§ **Aim of the exercise**: Starting at the top line and ending at the bottom one, repeat the entries exactly and drop every picture.

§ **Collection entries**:
++++++
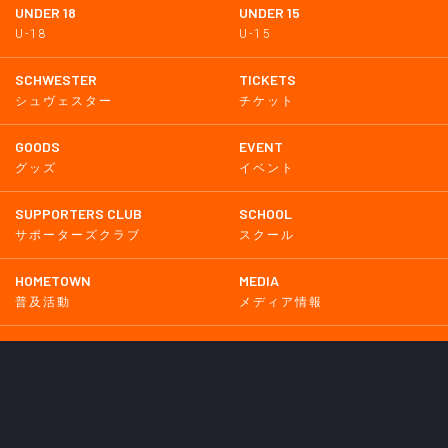
UNDER 18
UNDER 15
U-18
U-15
SCHWESTER
TICKETS
シュヴェスター
チケット
GOODS
EVENT
グッズ
イベント
SUPPORTERS CLUB
SCHOOL
サポーターズクラブ
スクール
HOMETOWN
MEDIA
普及活動
メディア情報
PARTNER
OTHERS
パートナー
その他
GAME
試合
++++++
§ **Response to the task**:
UNDER 18
UNDER 15
U-18
U-15
SCHWESTER
TICKETS
シュヴェスター
チケット
GOODS
EVENT
グッズ
イベント
SUPPORTERS CLUB
SCHOOL
サポーターズクラブ
スクール
HOMETOWN
MEDIA
普及活動
メディア情報
PARTNER
OTHERS
パートナー
その他
GAME
試合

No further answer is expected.